» ABOUT THIS TASK
Which lines in the data below contain the string "said"? Show each one.

::: SUPPLIED MATERIAL

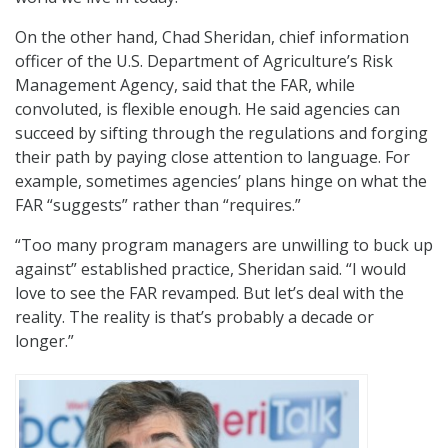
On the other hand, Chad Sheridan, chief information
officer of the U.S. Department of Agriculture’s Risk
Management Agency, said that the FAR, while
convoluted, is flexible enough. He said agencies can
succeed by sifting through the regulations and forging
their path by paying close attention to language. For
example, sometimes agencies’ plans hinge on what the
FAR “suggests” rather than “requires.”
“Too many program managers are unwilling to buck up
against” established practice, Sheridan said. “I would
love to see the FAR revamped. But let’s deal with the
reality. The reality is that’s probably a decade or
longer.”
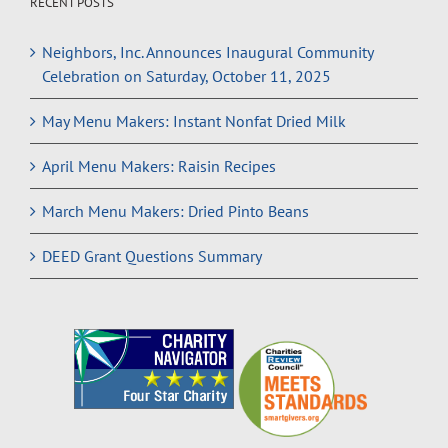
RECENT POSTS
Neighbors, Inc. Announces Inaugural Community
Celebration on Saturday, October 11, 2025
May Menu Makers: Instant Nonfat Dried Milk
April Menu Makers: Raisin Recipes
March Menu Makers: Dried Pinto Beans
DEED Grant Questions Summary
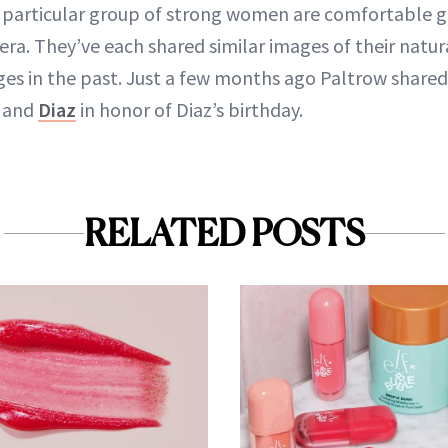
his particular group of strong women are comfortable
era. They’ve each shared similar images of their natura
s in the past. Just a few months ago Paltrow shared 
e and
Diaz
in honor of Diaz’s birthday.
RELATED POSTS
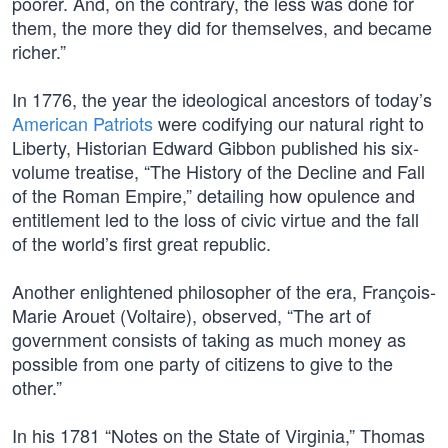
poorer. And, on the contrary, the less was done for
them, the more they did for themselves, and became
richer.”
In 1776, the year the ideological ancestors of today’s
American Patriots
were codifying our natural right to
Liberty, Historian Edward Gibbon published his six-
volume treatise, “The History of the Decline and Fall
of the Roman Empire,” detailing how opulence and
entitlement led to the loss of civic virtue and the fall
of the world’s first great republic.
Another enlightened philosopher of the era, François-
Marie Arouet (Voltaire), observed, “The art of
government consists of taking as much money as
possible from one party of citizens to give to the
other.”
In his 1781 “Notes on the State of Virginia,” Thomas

::::::
::: SUPPLIED MATERIAL

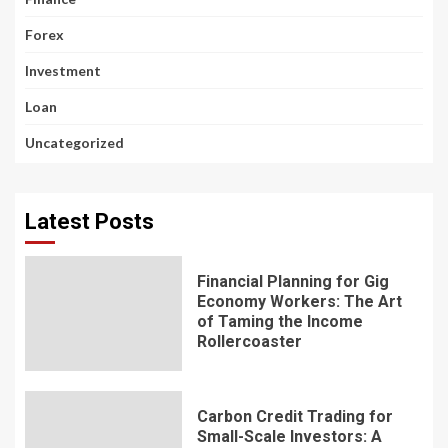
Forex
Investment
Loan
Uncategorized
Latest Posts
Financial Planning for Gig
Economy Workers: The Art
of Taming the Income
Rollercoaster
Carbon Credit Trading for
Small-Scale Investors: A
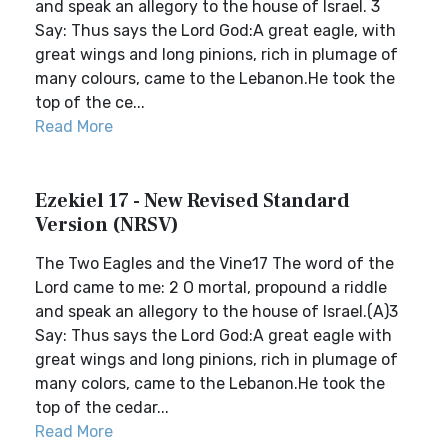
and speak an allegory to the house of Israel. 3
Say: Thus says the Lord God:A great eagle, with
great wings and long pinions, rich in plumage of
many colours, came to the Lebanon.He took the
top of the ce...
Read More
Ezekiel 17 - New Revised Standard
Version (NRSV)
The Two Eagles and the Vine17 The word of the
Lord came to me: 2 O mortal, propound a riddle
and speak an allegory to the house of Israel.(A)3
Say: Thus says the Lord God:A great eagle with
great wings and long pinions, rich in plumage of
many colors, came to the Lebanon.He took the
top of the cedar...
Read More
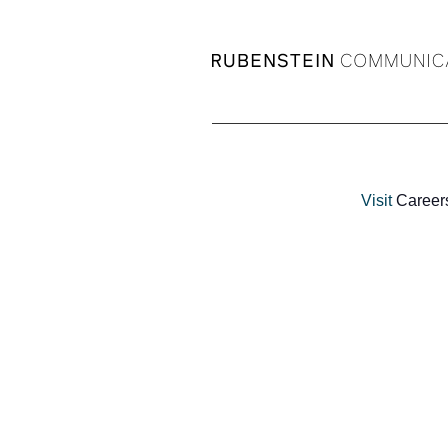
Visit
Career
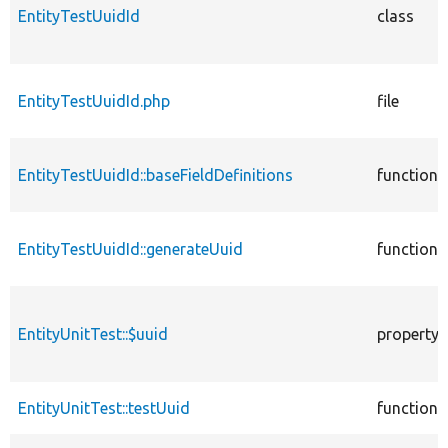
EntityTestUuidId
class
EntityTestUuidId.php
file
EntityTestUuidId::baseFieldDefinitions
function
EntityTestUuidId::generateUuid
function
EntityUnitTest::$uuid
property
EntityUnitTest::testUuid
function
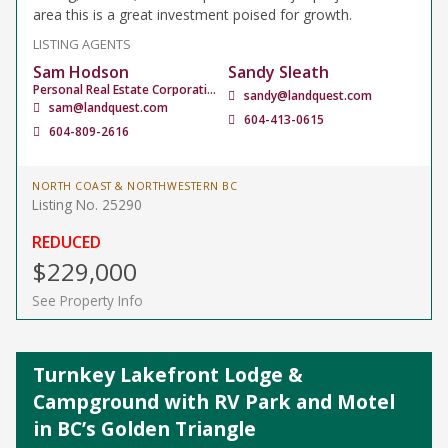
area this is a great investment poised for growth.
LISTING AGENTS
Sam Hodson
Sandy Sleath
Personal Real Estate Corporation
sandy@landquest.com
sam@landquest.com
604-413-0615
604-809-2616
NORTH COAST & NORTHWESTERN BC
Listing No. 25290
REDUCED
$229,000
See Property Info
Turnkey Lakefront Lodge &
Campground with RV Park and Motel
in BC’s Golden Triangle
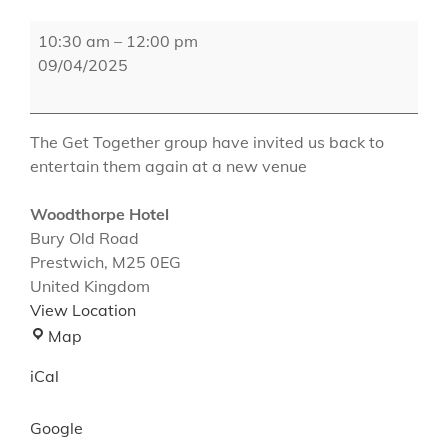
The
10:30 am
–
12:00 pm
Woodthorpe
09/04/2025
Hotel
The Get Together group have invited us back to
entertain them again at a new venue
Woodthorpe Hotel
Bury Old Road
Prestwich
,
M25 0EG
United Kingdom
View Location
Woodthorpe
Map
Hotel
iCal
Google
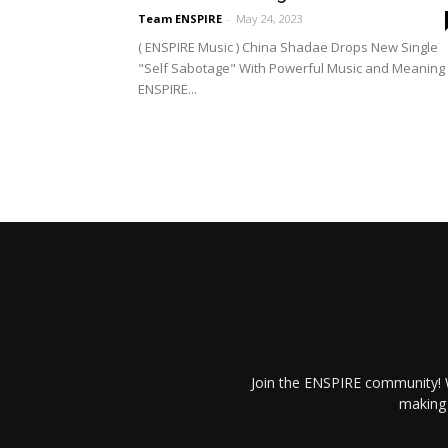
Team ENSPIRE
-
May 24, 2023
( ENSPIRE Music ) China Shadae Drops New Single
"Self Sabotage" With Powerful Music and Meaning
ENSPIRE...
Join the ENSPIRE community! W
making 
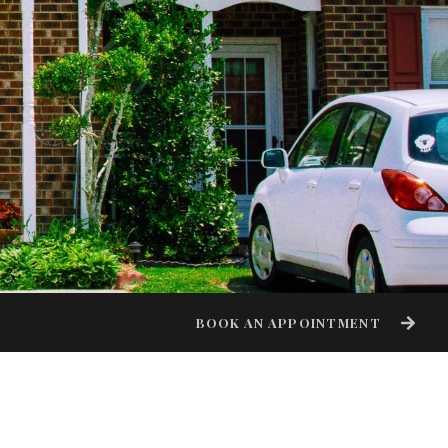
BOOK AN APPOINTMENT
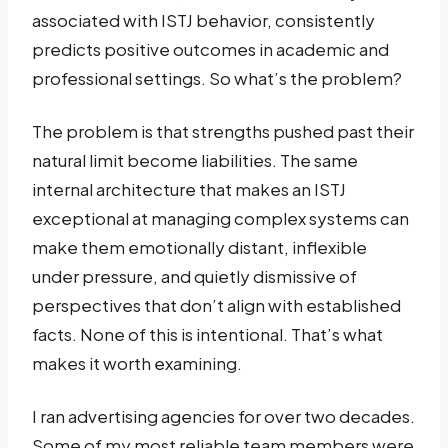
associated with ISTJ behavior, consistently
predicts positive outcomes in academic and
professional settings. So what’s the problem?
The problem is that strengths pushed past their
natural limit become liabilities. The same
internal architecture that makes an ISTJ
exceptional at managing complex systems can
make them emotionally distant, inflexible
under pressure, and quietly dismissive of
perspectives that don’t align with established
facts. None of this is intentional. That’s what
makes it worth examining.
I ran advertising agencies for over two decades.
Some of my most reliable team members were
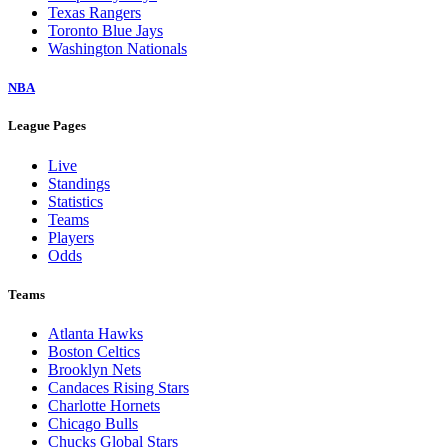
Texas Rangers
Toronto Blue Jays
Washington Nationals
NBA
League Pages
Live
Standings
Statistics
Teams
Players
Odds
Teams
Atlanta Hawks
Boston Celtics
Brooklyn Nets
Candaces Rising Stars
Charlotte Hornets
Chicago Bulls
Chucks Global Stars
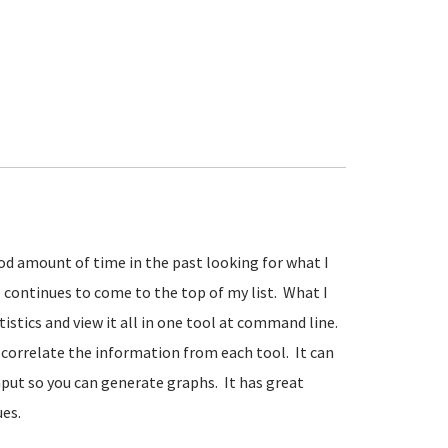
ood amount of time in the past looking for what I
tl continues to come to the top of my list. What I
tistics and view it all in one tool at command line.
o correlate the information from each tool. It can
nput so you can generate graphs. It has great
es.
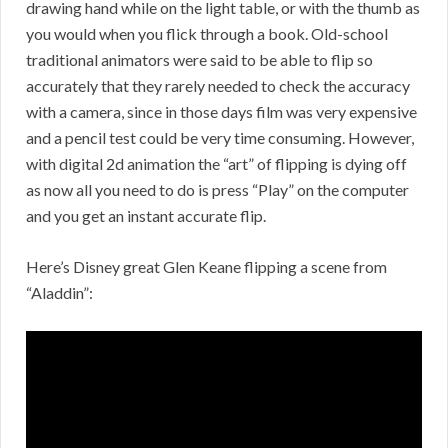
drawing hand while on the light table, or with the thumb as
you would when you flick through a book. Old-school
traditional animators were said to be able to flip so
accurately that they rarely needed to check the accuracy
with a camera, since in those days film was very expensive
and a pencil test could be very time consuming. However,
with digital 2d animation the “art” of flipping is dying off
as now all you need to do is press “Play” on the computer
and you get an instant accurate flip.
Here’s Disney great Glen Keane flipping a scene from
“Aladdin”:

::::::
::: SUPPLIED MATERIAL

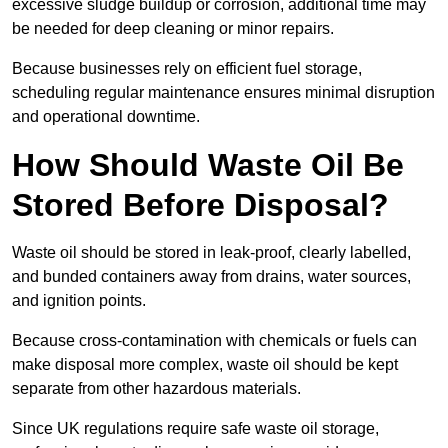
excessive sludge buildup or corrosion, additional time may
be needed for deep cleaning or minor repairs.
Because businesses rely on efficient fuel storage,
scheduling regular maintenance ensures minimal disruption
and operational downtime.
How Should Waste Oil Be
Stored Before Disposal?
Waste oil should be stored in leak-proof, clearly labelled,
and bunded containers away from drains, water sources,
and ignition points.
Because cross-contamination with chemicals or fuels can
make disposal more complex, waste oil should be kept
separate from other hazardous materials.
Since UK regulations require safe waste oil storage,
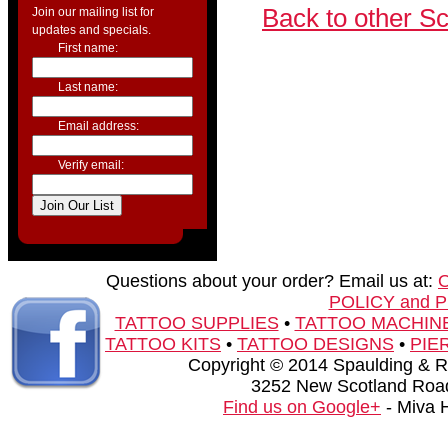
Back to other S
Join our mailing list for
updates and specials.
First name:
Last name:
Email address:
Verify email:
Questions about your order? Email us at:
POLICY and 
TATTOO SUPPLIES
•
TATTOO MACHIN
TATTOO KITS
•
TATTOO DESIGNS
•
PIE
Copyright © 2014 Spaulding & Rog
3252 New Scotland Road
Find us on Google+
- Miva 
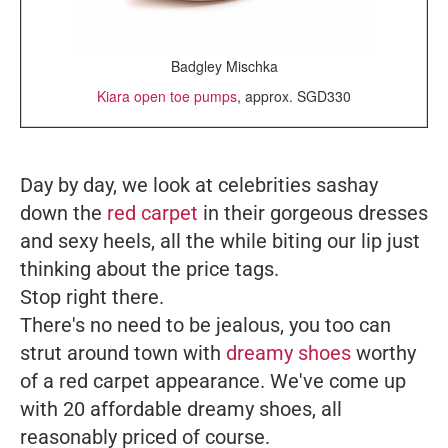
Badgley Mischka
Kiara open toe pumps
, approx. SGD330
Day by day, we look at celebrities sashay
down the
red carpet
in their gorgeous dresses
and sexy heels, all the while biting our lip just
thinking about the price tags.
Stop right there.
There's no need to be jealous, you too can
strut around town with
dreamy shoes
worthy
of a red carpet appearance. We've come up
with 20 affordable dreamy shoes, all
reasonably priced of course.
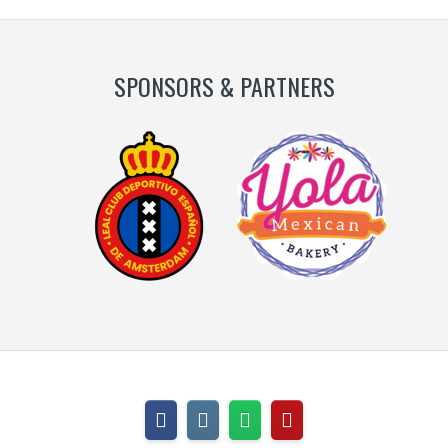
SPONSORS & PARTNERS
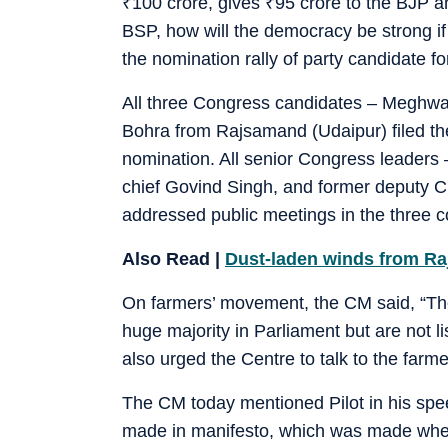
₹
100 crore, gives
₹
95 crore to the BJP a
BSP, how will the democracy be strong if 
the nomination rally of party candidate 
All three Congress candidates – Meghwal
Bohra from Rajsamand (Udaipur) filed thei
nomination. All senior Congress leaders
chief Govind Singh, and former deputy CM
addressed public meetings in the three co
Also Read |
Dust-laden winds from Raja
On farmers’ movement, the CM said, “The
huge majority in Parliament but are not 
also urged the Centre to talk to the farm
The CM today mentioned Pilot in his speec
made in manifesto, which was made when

::::::

» ANSWER SECTION
Management Agency, said that the FAR, while
convoluted, is flexible enough. He said agencies can
against” established practice, Sheridan said. “I would
traditional animators were said to be able to flip so
On farmers’ movement, the CM said, “The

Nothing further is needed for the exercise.